Something twinged in my chest.
“Where’d you find this?” I asked, taking it from him.
The Magic 8 Ball. The plastic menace. The infuriating oracle. The witches had saddled me with it, joking that it was more my speed, and you know? It actually brought me a little comfortduring the months when I’d waited to see whether Cooper would ever come back to me after his trauma.
“It was here in my toys,” he said, with his whole happy little chest. The kid was nothing but love and light. I had no reason to think anything nefarious was at work. Maybe Cooper had put it there.
“Wow. I used to have one just like this. Sometimes I would ask it questions when I wasn’t sure what to do.”
“I know. It tells me things, too.”
I started to ask what things when Cooper blew into the kitchen dressed in a cornflower-blue suit, yellow dress shirt, and a paisley bow tie, looking like the most sophisticated gay professor that ever professored. And damn, those pants hugged his ass in the most mouthwatering way.
“You put this in his toys, babe?”
I held it up for him, and he stopped in his tracks.
His eyes went wide and he shook his head.“I haven’t seen that since?—”
“Me either.”
We stared at each other for a minute, and then laughed nervously.
“Hop on up here,” I said to Miles. “Grandpa Frank’s famous smoothies are coming right up.”
“Great-Granddad Frank says he’s the one who came up with the smoothies, not Grandpa.”
Cooper dropped his metal water jug on the counter with a clang and struggled to right it before ice went everywhere. “Sweetie, what did you just say?”
“Great-Granddad Frank.

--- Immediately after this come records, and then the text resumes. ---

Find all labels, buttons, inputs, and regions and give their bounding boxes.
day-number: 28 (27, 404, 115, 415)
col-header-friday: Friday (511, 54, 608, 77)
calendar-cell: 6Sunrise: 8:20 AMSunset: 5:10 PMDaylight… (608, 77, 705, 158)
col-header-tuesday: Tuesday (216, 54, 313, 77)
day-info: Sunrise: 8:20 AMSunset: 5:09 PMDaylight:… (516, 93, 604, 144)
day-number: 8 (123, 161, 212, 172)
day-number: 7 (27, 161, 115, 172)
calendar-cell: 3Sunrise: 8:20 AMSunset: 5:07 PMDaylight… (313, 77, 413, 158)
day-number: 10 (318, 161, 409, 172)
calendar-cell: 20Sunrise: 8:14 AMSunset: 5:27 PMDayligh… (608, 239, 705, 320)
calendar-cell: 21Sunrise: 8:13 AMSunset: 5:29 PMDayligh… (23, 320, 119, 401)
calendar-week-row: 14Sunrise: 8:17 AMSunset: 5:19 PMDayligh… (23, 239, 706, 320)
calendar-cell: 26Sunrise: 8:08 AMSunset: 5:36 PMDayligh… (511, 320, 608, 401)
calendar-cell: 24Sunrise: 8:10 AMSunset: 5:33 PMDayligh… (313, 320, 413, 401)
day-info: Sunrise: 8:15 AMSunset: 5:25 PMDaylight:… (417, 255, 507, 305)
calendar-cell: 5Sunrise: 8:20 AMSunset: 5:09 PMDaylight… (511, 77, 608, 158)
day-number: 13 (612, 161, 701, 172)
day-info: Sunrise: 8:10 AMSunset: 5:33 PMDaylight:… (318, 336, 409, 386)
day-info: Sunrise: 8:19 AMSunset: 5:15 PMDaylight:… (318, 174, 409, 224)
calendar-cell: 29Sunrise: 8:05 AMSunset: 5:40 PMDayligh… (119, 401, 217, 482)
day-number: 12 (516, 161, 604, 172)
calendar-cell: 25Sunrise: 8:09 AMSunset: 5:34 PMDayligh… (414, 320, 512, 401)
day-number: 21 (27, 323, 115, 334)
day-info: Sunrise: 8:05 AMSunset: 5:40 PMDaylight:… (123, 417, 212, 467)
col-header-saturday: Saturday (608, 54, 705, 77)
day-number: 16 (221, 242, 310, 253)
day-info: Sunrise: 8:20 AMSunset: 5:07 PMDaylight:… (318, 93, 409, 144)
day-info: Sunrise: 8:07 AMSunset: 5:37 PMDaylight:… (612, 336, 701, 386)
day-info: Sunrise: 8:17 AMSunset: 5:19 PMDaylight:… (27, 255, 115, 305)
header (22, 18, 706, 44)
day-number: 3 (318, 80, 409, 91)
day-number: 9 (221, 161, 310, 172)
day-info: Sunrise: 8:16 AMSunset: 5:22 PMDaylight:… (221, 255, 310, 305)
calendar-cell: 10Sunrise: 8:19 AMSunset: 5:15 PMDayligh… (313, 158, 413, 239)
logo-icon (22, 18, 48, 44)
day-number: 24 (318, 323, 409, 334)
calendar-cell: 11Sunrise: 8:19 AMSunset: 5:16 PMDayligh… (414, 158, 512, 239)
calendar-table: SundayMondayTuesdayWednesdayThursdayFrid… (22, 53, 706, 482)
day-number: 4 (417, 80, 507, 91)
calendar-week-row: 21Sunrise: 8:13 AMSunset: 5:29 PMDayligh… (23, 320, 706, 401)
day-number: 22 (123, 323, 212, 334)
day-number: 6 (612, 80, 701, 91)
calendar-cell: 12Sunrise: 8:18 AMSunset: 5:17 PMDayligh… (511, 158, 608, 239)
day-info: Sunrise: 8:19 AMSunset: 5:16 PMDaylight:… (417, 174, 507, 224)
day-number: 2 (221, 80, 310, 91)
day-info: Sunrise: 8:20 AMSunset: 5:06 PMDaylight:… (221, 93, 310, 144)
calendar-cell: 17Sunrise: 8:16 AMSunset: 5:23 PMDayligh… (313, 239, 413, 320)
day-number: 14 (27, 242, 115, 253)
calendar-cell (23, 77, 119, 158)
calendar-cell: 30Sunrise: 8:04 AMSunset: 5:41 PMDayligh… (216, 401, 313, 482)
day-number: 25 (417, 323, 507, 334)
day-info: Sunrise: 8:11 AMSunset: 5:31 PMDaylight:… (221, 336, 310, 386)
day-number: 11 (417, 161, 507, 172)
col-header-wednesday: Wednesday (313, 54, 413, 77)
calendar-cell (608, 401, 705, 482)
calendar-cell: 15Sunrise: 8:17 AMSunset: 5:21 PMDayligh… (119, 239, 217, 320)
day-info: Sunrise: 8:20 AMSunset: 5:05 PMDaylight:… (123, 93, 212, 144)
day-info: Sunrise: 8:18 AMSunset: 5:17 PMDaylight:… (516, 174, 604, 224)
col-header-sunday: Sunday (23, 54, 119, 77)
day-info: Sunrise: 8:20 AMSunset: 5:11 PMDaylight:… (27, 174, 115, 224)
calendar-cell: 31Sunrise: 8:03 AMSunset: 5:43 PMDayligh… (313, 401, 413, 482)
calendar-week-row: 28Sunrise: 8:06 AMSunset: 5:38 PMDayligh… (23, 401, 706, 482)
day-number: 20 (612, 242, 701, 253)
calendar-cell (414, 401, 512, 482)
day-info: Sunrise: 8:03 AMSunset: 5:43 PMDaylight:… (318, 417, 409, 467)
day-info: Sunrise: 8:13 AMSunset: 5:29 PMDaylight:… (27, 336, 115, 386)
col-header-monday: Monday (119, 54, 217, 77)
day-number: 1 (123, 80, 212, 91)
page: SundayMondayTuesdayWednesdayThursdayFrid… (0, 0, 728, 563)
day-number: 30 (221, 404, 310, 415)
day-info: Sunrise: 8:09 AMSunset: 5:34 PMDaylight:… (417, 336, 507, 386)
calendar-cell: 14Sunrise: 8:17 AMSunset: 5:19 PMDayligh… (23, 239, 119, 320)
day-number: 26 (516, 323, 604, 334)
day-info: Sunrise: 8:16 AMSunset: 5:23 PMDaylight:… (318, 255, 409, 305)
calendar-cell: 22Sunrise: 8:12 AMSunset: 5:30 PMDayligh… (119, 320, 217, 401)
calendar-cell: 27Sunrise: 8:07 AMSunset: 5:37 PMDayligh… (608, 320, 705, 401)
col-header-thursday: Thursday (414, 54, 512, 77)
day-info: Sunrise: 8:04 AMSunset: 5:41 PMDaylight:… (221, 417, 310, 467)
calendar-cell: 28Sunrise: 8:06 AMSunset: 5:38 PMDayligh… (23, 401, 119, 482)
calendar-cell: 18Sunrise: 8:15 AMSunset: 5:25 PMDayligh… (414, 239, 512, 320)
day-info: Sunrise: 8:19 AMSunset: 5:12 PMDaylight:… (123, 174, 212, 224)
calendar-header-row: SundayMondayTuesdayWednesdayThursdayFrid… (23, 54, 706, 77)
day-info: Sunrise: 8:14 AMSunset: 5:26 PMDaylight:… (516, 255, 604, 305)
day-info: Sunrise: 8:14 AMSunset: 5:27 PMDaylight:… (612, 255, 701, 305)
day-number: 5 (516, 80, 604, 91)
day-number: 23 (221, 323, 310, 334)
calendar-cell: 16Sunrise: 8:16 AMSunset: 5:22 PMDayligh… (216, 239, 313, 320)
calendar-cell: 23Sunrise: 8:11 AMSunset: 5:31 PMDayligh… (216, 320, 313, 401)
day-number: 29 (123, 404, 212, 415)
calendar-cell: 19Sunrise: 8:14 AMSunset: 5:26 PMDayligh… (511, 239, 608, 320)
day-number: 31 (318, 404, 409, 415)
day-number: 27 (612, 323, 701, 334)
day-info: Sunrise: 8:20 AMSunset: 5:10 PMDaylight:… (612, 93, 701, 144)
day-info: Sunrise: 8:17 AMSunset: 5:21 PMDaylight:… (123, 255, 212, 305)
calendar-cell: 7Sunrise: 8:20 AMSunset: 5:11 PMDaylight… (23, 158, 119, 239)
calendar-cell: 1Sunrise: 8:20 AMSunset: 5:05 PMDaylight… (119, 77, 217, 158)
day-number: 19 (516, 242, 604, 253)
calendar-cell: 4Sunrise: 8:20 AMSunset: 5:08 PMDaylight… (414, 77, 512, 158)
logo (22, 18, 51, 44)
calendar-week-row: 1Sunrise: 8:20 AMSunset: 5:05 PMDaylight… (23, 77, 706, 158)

He works at a carnival. I see him in my sleeps.”
Miles wiggled back and forth, Miranda slapped her hands on the tray of her high chair, and Cooper and I stood frozen, staring at our son.
Cooper broke first. He cleared his throat. “What does he say when you see him?”
“He tells me about Mr. Ame and the True Bay Door and his Talking Board. And someone who plays big loud machine music. And he tells me aboutyou, Daddy Denny! How you came to see him at the carnival, and about a king named Rodney and a porpoise.”
A tear ran down Cooper’s cheek, and he stared at me, imploring.
“Daddy Denny? I can have my smoothie now?”
I shivered and moved over to the counter. I grabbed the granola from the cupboard and put my hand on Cooper’s back.
“It’s going to be okay, baby.” I leaned close to his ear and whispered, “We ended up together because of bizarre circumstances. We got our kids in strange and unusual ways. We need to be ready for weird shit to come out of their mouths.”
“Den? Did you…did you meet my granddad there? Do you remember?”
I’d tried really hard to remember what happened when I was at the carnival, but unlike Dane and Kal, my memories remained hazy. Cooper thought that was likely on purpose, so that I couldn’t tell him anything he shouldn’t know. I recalled pestering Ame, pleading with him to bring me back to Cooper, but that was it. There was something familiar about this, though.
A twinge behind my eye made me suck in a breath, and I reached for the counter. I breathed through the pain, hoping it would go away like it had all the other times.
And I saw his granddad’s face, only it wasn’t at the carnival.
“I have a memory, or maybe it was a dream. You were a kid in your granddad’s living room, and he had you watching the Rodney King trial verdict. The riots. He said you needed to be a witness. He fought with your mom about it.”
Cooper nodded slowly and inhaled. “Right. I remember. I saw it when Dane and I used the board. I’m sure…Miles probably heard me and Mom talking about Granddad.”
I didn’t want to correct him, point out that our kid specifically mentioned the carnival.